Source information
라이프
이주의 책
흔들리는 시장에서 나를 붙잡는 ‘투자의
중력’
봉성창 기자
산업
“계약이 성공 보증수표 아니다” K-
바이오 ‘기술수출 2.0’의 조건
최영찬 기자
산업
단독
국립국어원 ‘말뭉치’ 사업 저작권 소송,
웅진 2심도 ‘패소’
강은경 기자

* * *

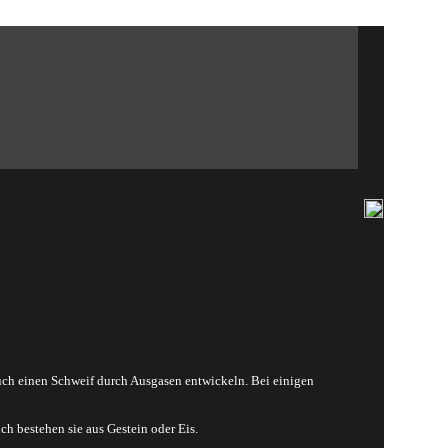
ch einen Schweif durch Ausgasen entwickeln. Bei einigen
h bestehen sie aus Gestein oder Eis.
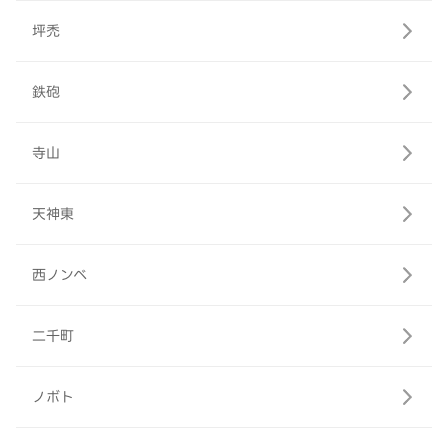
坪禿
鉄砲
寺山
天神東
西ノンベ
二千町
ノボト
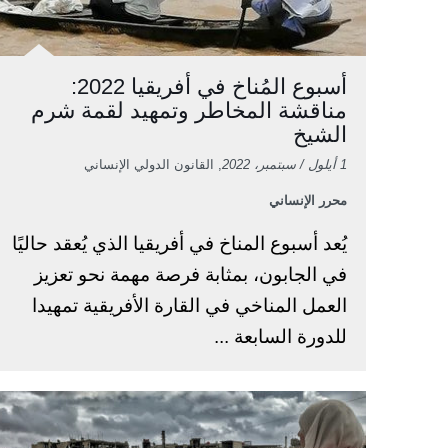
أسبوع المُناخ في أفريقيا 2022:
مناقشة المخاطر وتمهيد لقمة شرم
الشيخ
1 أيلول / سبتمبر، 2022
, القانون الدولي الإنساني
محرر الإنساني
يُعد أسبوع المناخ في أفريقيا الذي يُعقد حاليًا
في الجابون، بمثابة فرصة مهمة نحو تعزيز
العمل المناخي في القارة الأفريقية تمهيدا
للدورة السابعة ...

Prompt
In the listing above, find the line with "1 أيلول / سبتمبر، 2022" and the line with "للدورة السابعة ..."; output exactly those lines and all lines between them.

Written answer
1 أيلول / سبتمبر، 2022
, القانون الدولي الإنساني
محرر الإنساني
يُعد أسبوع المناخ في أفريقيا الذي يُعقد حاليًا
في الجابون، بمثابة فرصة مهمة نحو تعزيز
العمل المناخي في القارة الأفريقية تمهيدا
للدورة السابعة ...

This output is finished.